What to do
Every entry should be repeated exactly. Omit the pictures.

============================================================

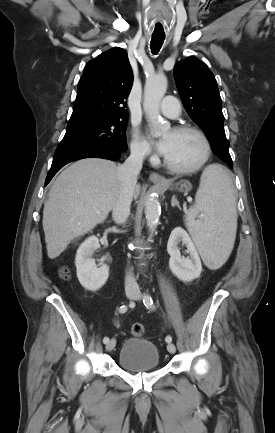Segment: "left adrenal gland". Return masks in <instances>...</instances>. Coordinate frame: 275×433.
<instances>
[{
    "label": "left adrenal gland",
    "mask_w": 275,
    "mask_h": 433,
    "mask_svg": "<svg viewBox=\"0 0 275 433\" xmlns=\"http://www.w3.org/2000/svg\"><path fill=\"white\" fill-rule=\"evenodd\" d=\"M171 206L172 207H175V206H177L179 209H180V206H179V202H178V200H177V198H176V196L174 195V196H172V200H171Z\"/></svg>",
    "instance_id": "a2214340"
}]
</instances>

============================================================

Answer for this exercise
Segment: "left adrenal gland". Return masks in <instances>...</instances>. Coordinate frame: 275×433.
<instances>
[{
    "label": "left adrenal gland",
    "mask_w": 275,
    "mask_h": 433,
    "mask_svg": "<svg viewBox=\"0 0 275 433\" xmlns=\"http://www.w3.org/2000/svg\"><path fill=\"white\" fill-rule=\"evenodd\" d=\"M171 206L172 207H175V206H177L179 209H180V206H179V202H178V200H177V198H176V196L174 195V196H172V200H171Z\"/></svg>",
    "instance_id": "a2214340"
}]
</instances>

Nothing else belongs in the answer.